Zeitschrift Risiko & Recht - 02/2025 Copyright © by Tilmann Altwicker; Dirk Baier; Goran Seferovic; Franziska Sprecher; Stefan Vogel; und Sven Zimmerlin is licensed under a Creative Commons Namensnennung-Nicht kommerziell-Keine Bearbeitung 4.0 International, except where otherwise noted.
Herausgeber: Tilmann Altwicker, Dirk Baier, Goran Seferovic, Franziska Sprecher, Stefan Vogel, Sven ZimmerlinVerlag: EIZ Publishing (eizpublishing.ch)
Version: 0.10 – 20250612
Dieses Werk ist als gedrucktes Buch sowie als Open-Access-Publikation in verschiedenen Formaten verfügbar:https://eizpublishing.ch/publikationen/zeitschrift-risiko-recht-022025/.
1
Editorial
Grundlagen
Basisraten in forensischen Humanwissenschaften: Grundlagen und Herausforderungen[Joëlle Ninon Albrecht / Nina Schnyder / Jérôme Endrass / Marc Graf / Dirk Baier / Astrid Rossegger]
Rechtliche Aspekte der forensischen Basisraten[Thomas Noll / Michèle Iseli]
Polizei & Militär
Das polizeirechtliche Veranstaltungsverbot im Kanton St. Gallen[Patrice Martin Zumsteg]
Technik & Infrastruktur
Staatliche Gesichtserkennung: eine rechtliche Einordnung[Robert Baumann]
Tagungsbericht
15. Zürcher Präventionsforum – Aktuelle Schwerpunkte der Kriminalprävention – Jugend, Radikalisierung und Gewalt[Niklaus Julian Sempach / Vivian Stein / Jacqueline Walder]
Sehr geehrte Damen und Herren
Die vorliegende Ausgabe 2/2025 der Risiko & Recht deckt ein breites Themenspektrum aktueller Sicherheitsfragen ab. Eingangs setzen sich zwei Beiträge mit der Thematik Basisraten im strafprozessualen Kontext auseinander.

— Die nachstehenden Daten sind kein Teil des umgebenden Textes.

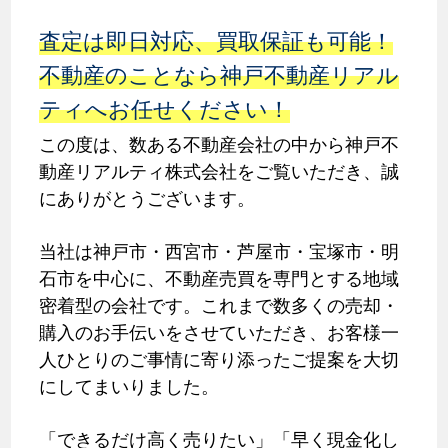
査定は即日対応、買取保証も可能！
不動産のことなら神戸不動産リアル
ティへお任せください！
この度は、数ある不動産会社の中から神戸不
動産リアルティ株式会社をご覧いただき、誠
にありがとうございます。
当社は神戸市・西宮市・芦屋市・宝塚市・明
石市を中心に、不動産売買を専門とする地域
密着型の会社です。これまで数多くの売却・
購入のお手伝いをさせていただき、お客様一
人ひとりのご事情に寄り添ったご提案を大切
にしてまいりました。
「できるだけ高く売りたい」「早く現金化し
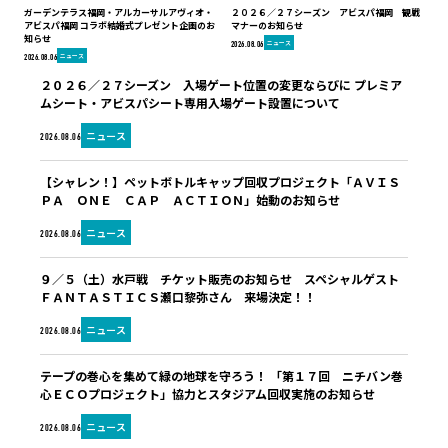
ガーデンテラス福岡・アルカーサルアヴィオ・
２０２６／２７シーズン アビスパ福岡 観戦
アビスパ福岡 コラボ結婚式プレゼント企画のお
マナーのお知らせ
知らせ
ニュース
2026.08.06
ニュース
2026.08.06
２０２６／２７シーズン 入場ゲート位置の変更ならびに プレミア
ムシート・アビスパシート専用入場ゲート設置について
ニュース
2026.08.06
【シャレン！】ペットボトルキャップ回収プロジェクト「ＡＶＩＳ
ＰＡ ＯＮＥ ＣＡＰ ＡＣＴＩＯＮ」始動のお知らせ
ニュース
2026.08.06
９／５（土）水戸戦 チケット販売のお知らせ スペシャルゲスト
ＦＡＮＴＡＳＴＩＣＳ瀬口黎弥さん 来場決定！！
ニュース
2026.08.06
テープの巻心を集めて緑の地球を守ろう！ 「第１７回 ニチバン巻
心ＥＣＯプロジェクト」協力とスタジアム回収実施のお知らせ
ニュース
2026.08.06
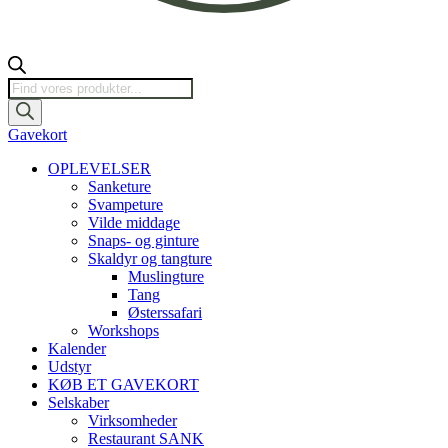
Products
search
Gavekort
OPLEVELSER
Sanketure
Svampeture
Vilde middage
Snaps- og ginture
Skaldyr og tangture
Muslingture
Tang
Østerssafari
Workshops
Kalender
Udstyr
KØB ET GAVEKORT
Selskaber
Virksomheder
Restaurant SANK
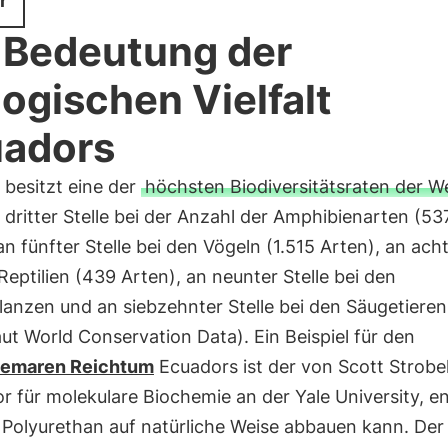
r
 Bedeutung der
logischen Vielfalt
adors
 besitzt eine der
höchsten Biodiversitätsraten der We
 dritter Stelle bei der Anzahl der Amphibienarten (53
an fünfter Stelle bei den Vögeln (1.515 Arten), an acht
Reptilien (439 Arten), an neunter Stelle bei den
anzen und an siebzehnter Stelle bei den Säugetieren
aut World Conservation Data). Ein Beispiel für den
temaren Reichtum
Ecuadors ist der von Scott Strobel
r für molekulare Biochemie an der Yale University, e
r Polyurethan auf natürliche Weise abbauen kann. Der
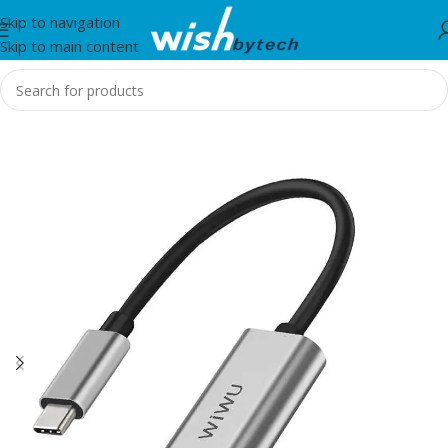
Skip to navigation
Skip to main content
Home
/
WiWu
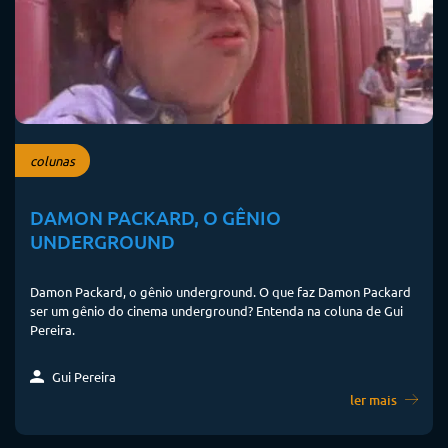
colunas
DAMON PACKARD, O GÊNIO
UNDERGROUND
Damon Packard, o gênio underground. O que faz Damon Packard
ser um gênio do cinema underground? Entenda na coluna de Gui
Pereira.
Gui Pereira
ler mais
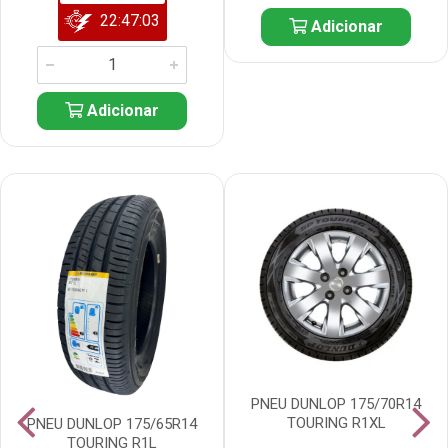
22:47:02
Adicionar
Adicionar
PNEU DUNLOP 175/70R14
TOURING R1XL
PNEU DUNLOP 175/65R14
TOURING R1L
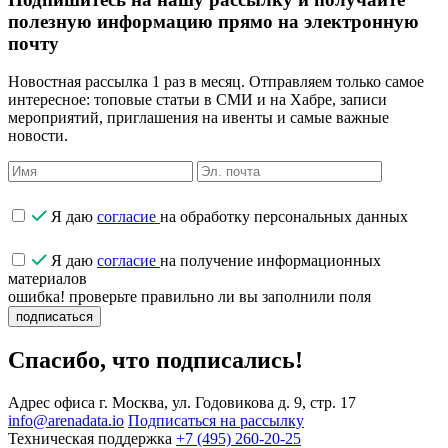
полезную информацию прямо на электронную
почту
Новостная рассылка 1 раз в месяц. Отправляем только самое
интересное: топовые статьи в СМИ и на Хабре, записи
мероприятий, приглашения на ивенты и самые важные
новости.
Я даю
согласие
на обработку персональных данных
Я даю
согласие
на получение информационных
материалов
ошибка! проверьте правильно ли вы заполнили поля
подписаться
Спасибо, что подписались!
Адрес офиса
г. Москва, ул. Годовикова д. 9, стр. 17
info@arenadata.io
Подписаться на рассылку
Техническая поддержка
+7 (495) 260-20-25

Hierbei dreht es sich um die statistische Grundwahrscheinlichkeit eines bestimmten Ereignisses oder Merkmals. Basisraten sind essenzieller Bestandteil evidenzbasierter Risikoeinschätzungen. Die Autorinnen und Autoren Joëlle Ninon Albrecht, Nina Schnyder, Jérôme Endrass, Marc Graf, Dirk Baier und Astrid Rossegger befassen sich in ihrem Beitrag mit den mit Basisraten verbundenen Herausforderungen und stellen die wesentlichen Faktoren dar, welche bei der Nutzung von Basisraten zu berücksichtigen sind. Thomas Noll und Michèle Iseli setzen sich mit rechtlichen Aspekten der forensischen Basisraten auseinander. Angesichts der potenziell einschneidenden Bedeutung solcher Risikoeinschätzungen, widmen sich die Autoren in ihrem Beitrag dem rechtlichen Rahmen, den Fachpersonen im Umgang mit Basisraten einzuhalten haben.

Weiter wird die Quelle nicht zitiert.